Wow -- Schneider, who in a November interview with the New Republic announced, "I am an activist," claims that he spurns spin. Just check the rest of his rhetoric from a few months ago:
• "The models have done really well on temperature over a long time period so we trust that."
• "The IPCC says, 'One to five degrees warming [by 2100]' for example. That is an expert judgment; it's subjective, but built on objective modeling and data."
• "I don't have aggregate dollars as my moral principle -- I look at who's responsible."
Yes, the models were so good they missed the non-warming of the last 15 years -- probably thanks to the Climategaters' unassailable data. And like most alarmists who speak from the global warming script, Schneider looks only at opponents' aggregate cash while linking it to their immoral stands against "science." Meanwhile we are to believe his objective team of activists is untainted by the many more billions of dollars that flow to their research institutes and eco-minded nonprofits.
And undoubtedly it was principled, trustworthy, objective modeling and data that informed Schneider's most recent (November) book: Science as a Contact Sport. As the inside jacket explains, "Schneider's efforts have helped bring about important measures to safeguard our planet, but there's still more to be done to get them implemented." That "S" on his chest doesn't represent his surname.
Schneider is so measured and balanced in his "sound science" advocacy, that in the new "Whinergate" emails he urges his NAS colleagues to admit Lawrence Livermore National Laboratory climate scientist Ben Santer to their exclusive society. "Can we please get that finally done next year!!" he doubly exclaimed.
You might recall the even-tempered Santer as the bloke from the original Climategate scandal that arose out of Britain's University of East Anglia, who told Climatic Research Unit director Phil Jones that he'd be tempted -- "very tempted" -- to "beat the crap out of" skeptical climatologist Pat Michaels. Santer, as lead author of the UN IPCC's 1995 second assessment report on the science, also admitted deleting statements that denied a human influence on climate change. This kind of behavior apparently has been established as common scientific procedure by "Contact Sport" practitioners -- better known as "The Fight Club" within the NAS.

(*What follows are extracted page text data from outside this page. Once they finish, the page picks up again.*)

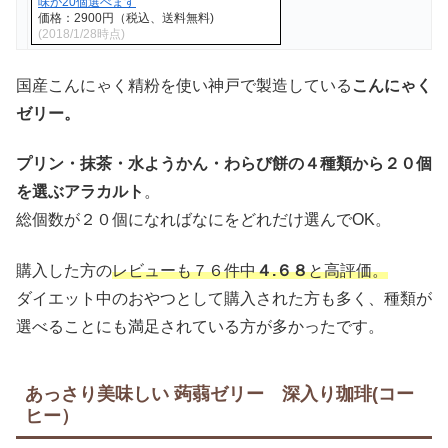
味が20個選べます
価格：2900円（税込、送料無料)
(2018/1/28時点)
国産こんにゃく精粉を使い神戸で製造している
こんにゃく
ゼリー。
プリン・抹茶・水ようかん・わらび餅の４種類から２０個
を選ぶアラカルト
。
総個数が２０個になればなにをどれだけ選んでOK。
購入した方の
レビューも７６件中
４.６８
と高評価。
ダイエット中のおやつとして購入された方も多く、種類が
選べることにも満足されている方が多かったです。
あっさり美味しい 蒟蒻ゼリー 深入り珈琲(コー
ヒー）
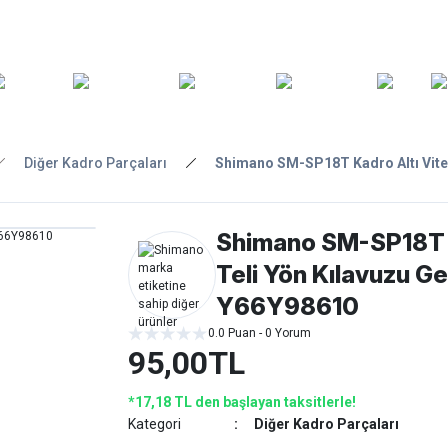
ARA
YEDEK
T
AKSESUARLAR
ASKI/TAŞIMA
TAMİR/BAKIM
GİY
PARÇA
Diğer Kadro Parçaları
Shimano SM-SP18T Kadro Altı Vites
Shimano SM-SP18T K
Teli Yön Kılavuzu G
Y66Y98610
0.0 Puan - 0 Yorum
95,00TL
*17,18 TL den başlayan taksitlerle!
Kategori
Diğer Kadro Parçaları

No wonder why, as the Washington Times reported last week, this discredited bunch wants to punch back at skeptics. The Whinergate emails disclosed that one of their strategies of persuasion is to chip in and purchase a back-page ad in the New York Times that would challenge their critics. This presumably would get their mini-choir of fellow elitists singing from their hymnal -- but would totally miss the unconverted. Next up -- a double-page glossy spread in Audubon! And they wonder why their message isn't getting through.
Rock-solid science is built with a firm foundation of verifiable and repeatable tests, with trustworthy facts and figures as their sources. The Whinergate scientists employed fudged data and their personal agendas to belligerently promote a fabricated cause, amplified by their similarly unpopular anti-capitalist cohorts and ever-expanding government. Now they profess surprise at the growing resistance to their mission.
They still have not learned that all the money, media and muscle at their disposal have not produced sound science, or a victory. Tactics may provide a temporary advantage, but facts usually win, even though sometimes it takes a while.